La Nazione, 28 febbraio 2015

 

Scelta simbolica della cittadina che ospita uno degli ospedali psichiatrici giudiziari che a fine marzo dovranno essere chiusi. Insolita, ma simbolica scelta dei radicali fiorentini dell'associazione "Andrea Tamburi": il loro congresso annuale, infatti, si svolgerà sabato 28 febbraio a Montelupo Fiorentino, "per ricordare che la città è una delle sei sedi di Opg (Ospedale psichiatrico giudiziario) ancora attivi in Italia e che il 31 marzo scade la proroga del Governo per la chiusura di queste strutture con la conseguente presa in carico degli internati da parte del servizio sanitario nazionale".

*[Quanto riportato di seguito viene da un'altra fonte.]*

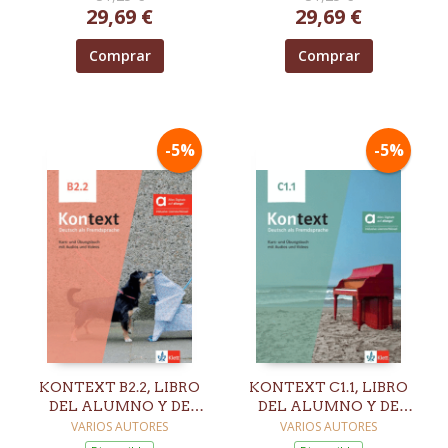
29,69 €
29,69 €
Comprar
Comprar
-5%
-5%
KONTEXT B2.2, LIBRO
KONTEXT C1.1, LIBRO
DEL ALUMNO Y DE
DEL ALUMNO Y DE
EJERCICIOS EDICION
EJERCICIOS EDICION
VARIOS AUTORES
VARIOS AUTORES
HIBRIDA ALLANGO
HIBRIDA ALLANGO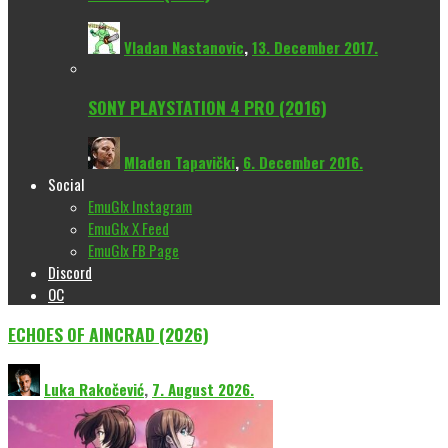
Vladan Nastanovic
,
13. December 2017.
SONY PLAYSTATION 4 PRO (2016)
Mladen Tapavički
,
6. December 2016.
Social
EmuGlx Instagram
EmuGlx X Feed
EmuGlx FB Page
Discord
OC
ECHOES OF AINCRAD (2026)
Luka Rakočević
,
7. August 2026.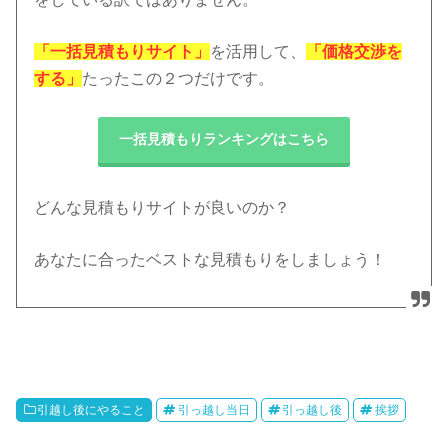
「一括見積もりサイト」
を活用して、
「価格交渉を
する」
たったこの２つだけです。
一括見積もりランキングはこちら
どんな見積もりサイトが良いのか？
あなたに合ったベストな見積もりをしましょう！
引越し後にやること
引っ越し当日
引っ越し後
挨拶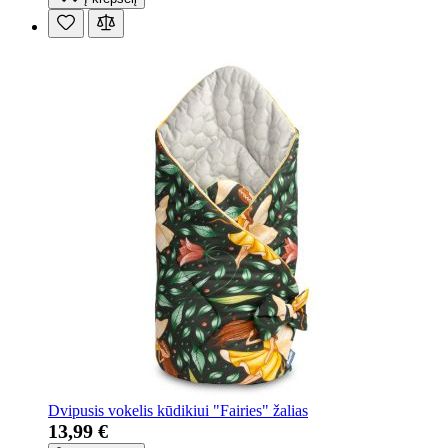
Dvipusis vokelis kūdikiui "Fairies" žalias
13,99 €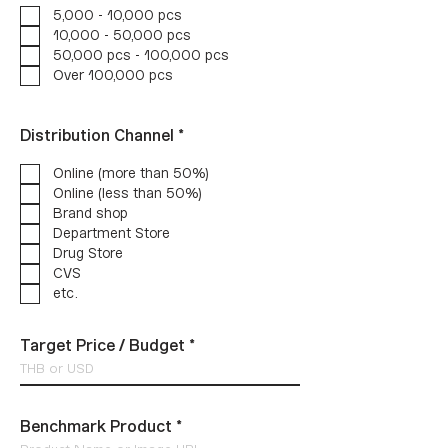
ง
5,000 - 10,000 pcs
ร
10,000 - 50,000 pcs
ะ
50,000 pcs - 100,000 pcs
บุ
Over 100,000 pcs
ต้
Distribution Channel
*
อ
ง
Online (more than 50%)
ร
Online (less than 50%)
ะ
Brand shop
บุ
Department Store
Drug Store
CVS
etc.
Target Price / Budget
Benchmark Product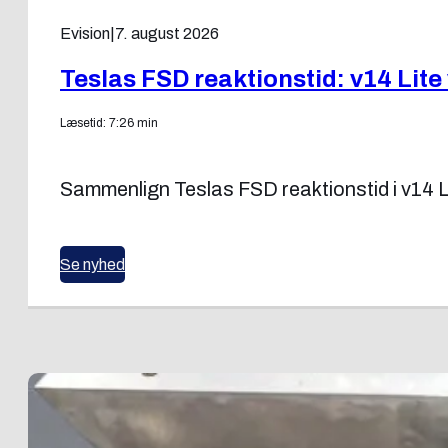
Evision
|
7. august 2026
Teslas FSD reaktionstid: v14 Lite
Læsetid: 7:26 min
Sammenlign Teslas FSD reaktionstid i v14 L
Se nyhed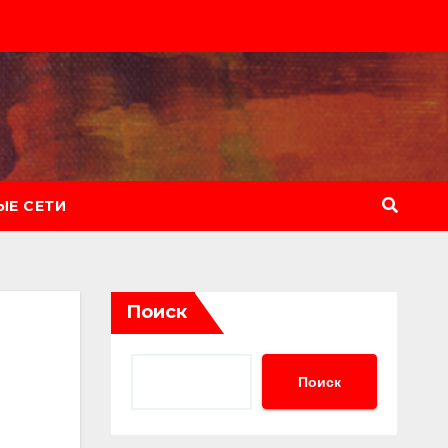
Е СЕТИ
Поиск
Поиск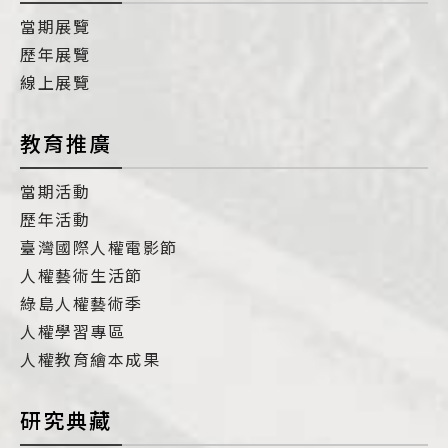
當期展覽
歷年展覽
線上展覽
教育推廣
當期活動
歷年活動
臺灣國際人權電影節
人權藝術生活節
綠島人權藝術季
人權學習專區
人權教育繪本成果
研究典藏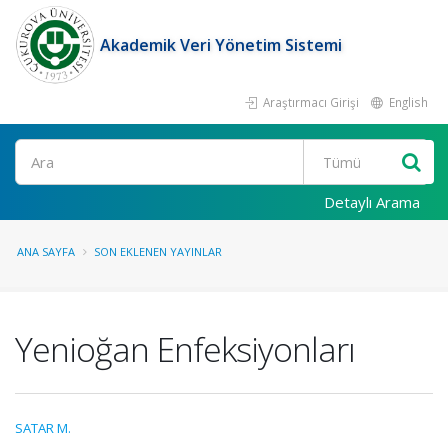
Akademik Veri Yönetim Sistemi
Araştırmacı Girişi
English
Ara
Detaylı Arama
ANA SAYFA
SON EKLENEN YAYINLAR
Yenioğan Enfeksiyonları
SATAR M.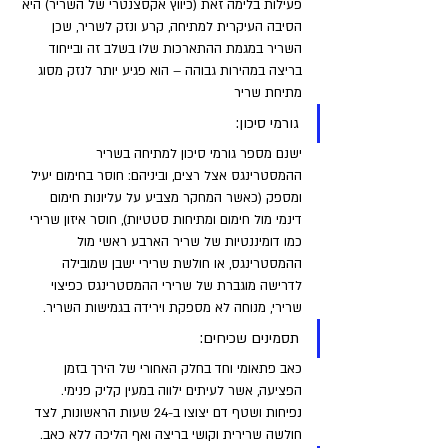
פעילות בלימה זאת (כיווץ אקסצנטרי של השריר) היא 
הסיבה העיקרית למתיחה, קרע ונזק לשריר, שכן 
השריר במגמת ההתארכות שלו בשלב זה ובייחוד 
בריצה במהירות גבוהה – הוא פגיע יותר לנזק מסוג 
מתיחת שריר
גורמי סיכון: 
ישנם מספר גורמי סיכון למתיחה בשריר 
ההמסטרינגס אצל רצים, וביניהם: חוסר בחימום יעיל 
ומספק (כאשר המחקר מצביע על עליונות חימום 
דינמי מול חימום ומתיחות סטטיות), חוסר איזון שרירי 
כמו דומיננטיות של שריר הארבע ראשי מול 
ההמסטרינגס, או חולשת שרירי ישבן שמובילה 
לדרישה מוגברת של שרירי ההמסטרינגס כפיצוי 
שרירי, מנוחה לא מספקת וירידה בגמישות השריר.
תסמינים שכיחים: 
כאב פתאומי וחד בחלק האחורי של הירך בזמן 
הפציעה, אשר לעיתים ילווה במעין קליק פנימי. 
נפיחות ושטף דם יצוצו ב-24 שעות הראשונות, לצד 
חולשה שרירית וקושי בריצה ואף הליכה ללא כאב.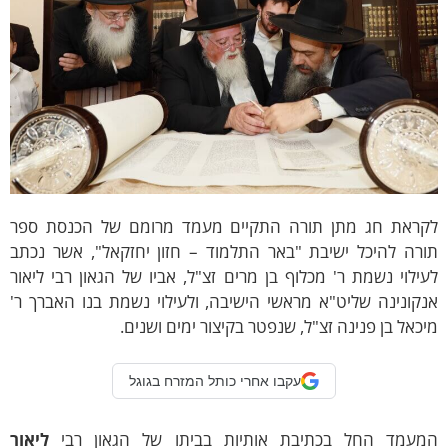
קראת חג מתן תורה התקיים מעמד מרומם של הכנסת ספר
ורה להיכל ישיבת "באר התלמוד – חזון יחזקאל", אשר נכתב
ילוי נשמת ר' מכלוף בן מרים זצ"ל, אביו של הגאון רבי ליאור
קונינה שליט"א מראשי הישיבה, ולעילוי נשמת בנו האברך ר'
כאל בן פנינה זצ"ל, שנפטר בקיצור ימים ושנים.
עקבו אחרי כותל המזרח בגוגל
מעמד החל בכתיבת אותיות בביתו של הגאון רבי
ליאור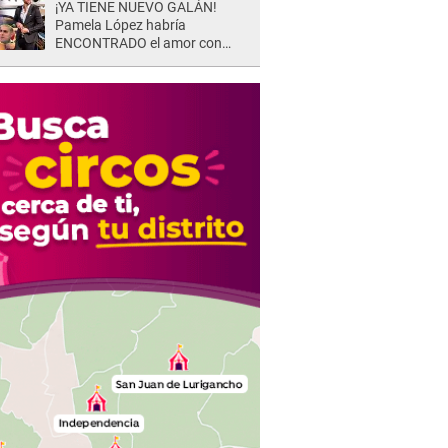
¡YA TIENE NUEVO GALÁN!
Pamela López habría
ENCONTRADO el amor con
joven empresario y Pati Lorena
la ECHA en VIVO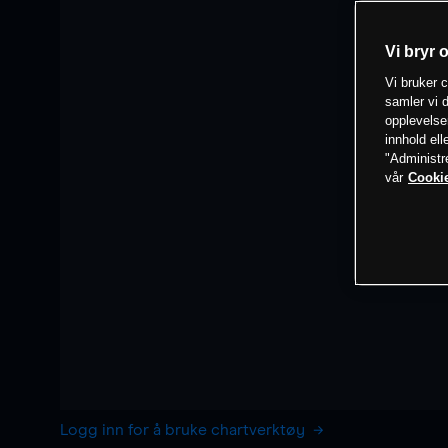
Vi bryr 
Vi bruker c
samler vi d
opplevelse
innhold ell
"Administr
vår
Cookie
Logg inn for å bruke chartverktøy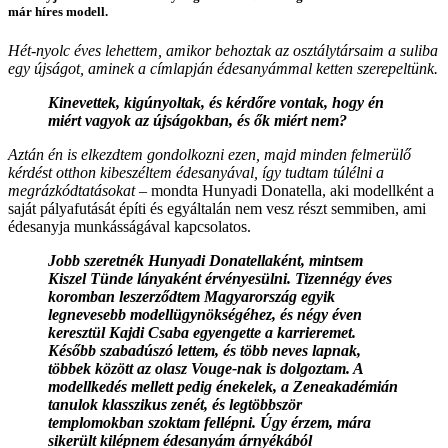
már híres modell.
Hét-nyolc éves lehettem, amikor behoztak az osztálytársaim a suliba
egy újságot, aminek a címlapján édesanyámmal ketten szerepeltünk.
Kinevettek, kigúnyoltak, és kérdőre vontak, hogy én
miért vagyok az újságokban, és ők miért nem?
Aztán én is elkezdtem gondolkozni ezen, majd minden felmerülő
kérdést otthon kibeszéltem édesanyával, így tudtam túlélni a
megrázkódtatásokat
– mondta Hunyadi Donatella, aki modellként a
saját pályafutását építi és egyáltalán nem vesz részt semmiben, ami
édesanyja munkásságával kapcsolatos.
Jobb szeretnék Hunyadi Donatellaként, mintsem
Kiszel Tünde lányaként érvényesülni. Tizennégy éves
koromban leszerződtem Magyarország egyik
legnevesebb modellügynökségéhez, és négy éven
keresztül Kajdi Csaba egyengette a karrieremet.
Később szabadúszó lettem, és több neves lapnak,
többek között az olasz Vouge-nak is dolgoztam. A
modellkedés mellett pedig énekelek, a Zeneakadémián
tanulok klasszikus zenét, és legtöbbször
templomokban szoktam fellépni. Úgy érzem, mára
sikerült kilépnem édesanyám árnyékából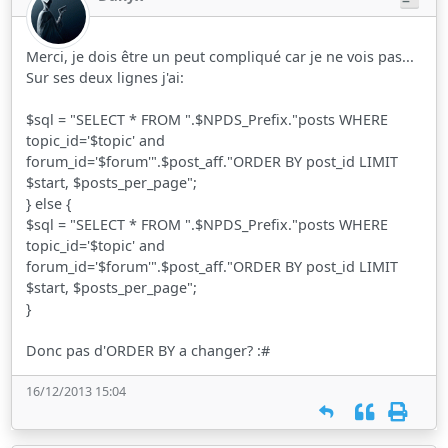
Merci, je dois être un peut compliqué car je ne vois pas...
Sur ses deux lignes j'ai:
$sql = "SELECT * FROM ".$NPDS_Prefix."posts WHERE
topic_id='$topic' and
forum_id='$forum'".$post_aff."ORDER BY post_id LIMIT
$start, $posts_per_page";
} else {
$sql = "SELECT * FROM ".$NPDS_Prefix."posts WHERE
topic_id='$topic' and
forum_id='$forum'".$post_aff."ORDER BY post_id LIMIT
$start, $posts_per_page";
}
Donc pas d'ORDER BY a changer? :#
16/12/2013 15:04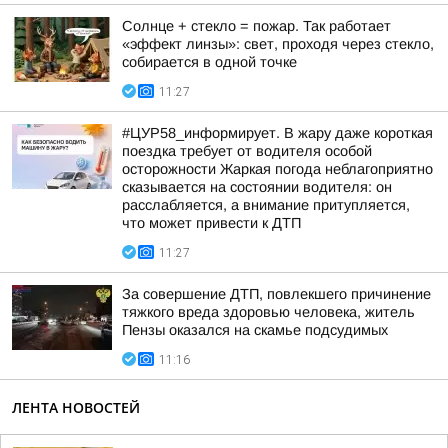
Солнце + стекло = пожар. Так работает
«эффект линзы»: свет, проходя через стекло,
собирается в одной точке
11:27
#ЦУР58_информирует. В жару даже короткая
поездка требует от водителя особой
осторожности Жаркая погода неблагоприятно
сказывается на состоянии водителя: он
расслабляется, а внимание притупляется,
что может привести к ДТП
11:27
За совершение ДТП, повлекшего причинение
тяжкого вреда здоровью человека, житель
Пензы оказался на скамье подсудимых
11:16
ЛЕНТА НОВОСТЕЙ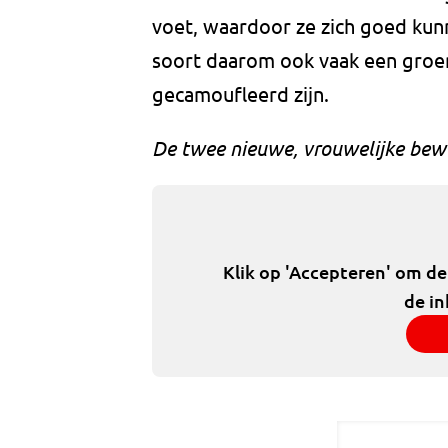
voet, waardoor ze zich goed kun
soort daarom ook vaak een groe
gecamoufleerd zijn.
De twee nieuwe, vrouwelijke bew
Klik op 'Accepteren' om d
de in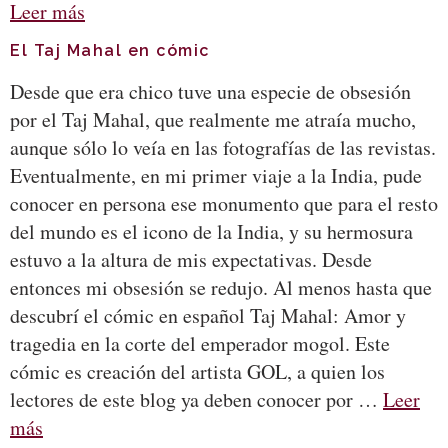
Leer más
El Taj Mahal en cómic
Desde que era chico tuve una especie de obsesión
por el Taj Mahal, que realmente me atraía mucho,
aunque sólo lo veía en las fotografías de las revistas.
Eventualmente, en mi primer viaje a la India, pude
conocer en persona ese monumento que para el resto
del mundo es el icono de la India, y su hermosura
estuvo a la altura de mis expectativas. Desde
entonces mi obsesión se redujo. Al menos hasta que
descubrí el cómic en español Taj Mahal: Amor y
tragedia en la corte del emperador mogol. Este
cómic es creación del artista GOL, a quien los
lectores de este blog ya deben conocer por …
Leer
más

Al congresso dei radicali fiorentini prenderà parte anche il leader storico del Partito Radicale, Marco Pannella. "La chiusura, o meglio il superamento, degli Opg - si legge in una nota - si porta dietro, infatti, tanti problemi, sociali, culturali, politici e amministrativi, molti dei quali tuttora aperti. L'intenzione dei radicali è far chiarezza sulla situazione è scongiurare una chiusura degli Opg solo di facciata". L'inizio del congresso (che si terrà presso il circolo "Il Progresso) è previsto per le 11 e durerà per tutto l'arco della giornata: Marco Pannella prenderà la parola alle ore 18.